Well, they may stop to sing a song, or two, but that's about it.
They're Not Mankeying Around
Pokemon XYZ, as is the case with the show's previous iterations, is a relatively innocuous show. While many anime programs can be steeped in Eastern spirituality or occult trappings, the Pokémon that litter the countryside are kinda … naturalistic? Admittedly, these hybridized bugs, birds, fishes and critters have powers that'd make even Thor envious, but they're not intended to be water spirits or extraterrestrial demigods or whatnot. They're more like animals. Animals that trainers capture against their will, force to live in tiny spherical homes much smaller than their bodies and send out to do battle with other similarly enslaved creatures.

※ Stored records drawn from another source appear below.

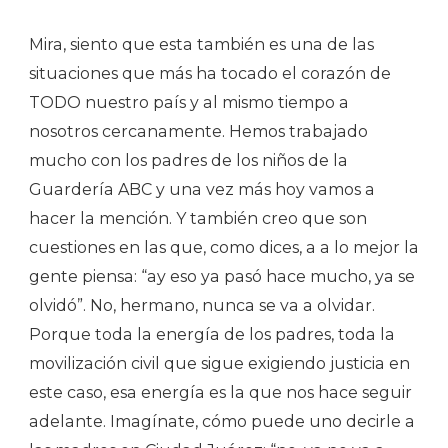
Mira, siento que esta también es una de las
situaciones que más ha tocado el corazón de
TODO nuestro país y al mismo tiempo a
nosotros cercanamente. Hemos trabajado
mucho con los padres de los niños de la
Guardería ABC y una vez más hoy vamos a
hacer la mención. Y también creo que son
cuestiones en las que, como dices, a a lo mejor la
gente piensa: “ay eso ya pasó hace mucho, ya se
olvidó”. No, hermano, nunca se va a olvidar.
Porque toda la energía de los padres, toda la
movilización civil que sigue exigiendo justicia en
este caso, esa energía es la que nos hace seguir
adelante. Imagínate, cómo puede uno decirle a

But they love it! Really! Once they're captured, these Pokémon bond with their captors, and they would die—or, in this world, faint—to further their trainers' worldly prestige. As such, the show serves as a virtual fantasy of sorts for those watching. I mean, what young viewer wouldn't want a whole host of magical creatures at his beck and call, always eager to do his bidding? (In fact, I could use a few magical creatures right now to finish this review.)
That whole "fainting" thing is important to note here. While there are battles aplenty in Pokémon XYZ, they're not particularly violent, not at all bloody and never, ever end in death. These fights are about as visceral as two plastic action figures throwing down.
There are a few other mild concerns. Jessie flaunts her cartoon abs in a midriff-baring outfit (as some of Ash's other female friends have done over the years). Team Rocket engages not just in underhanded, villainous behavior, but in some name-calling, too.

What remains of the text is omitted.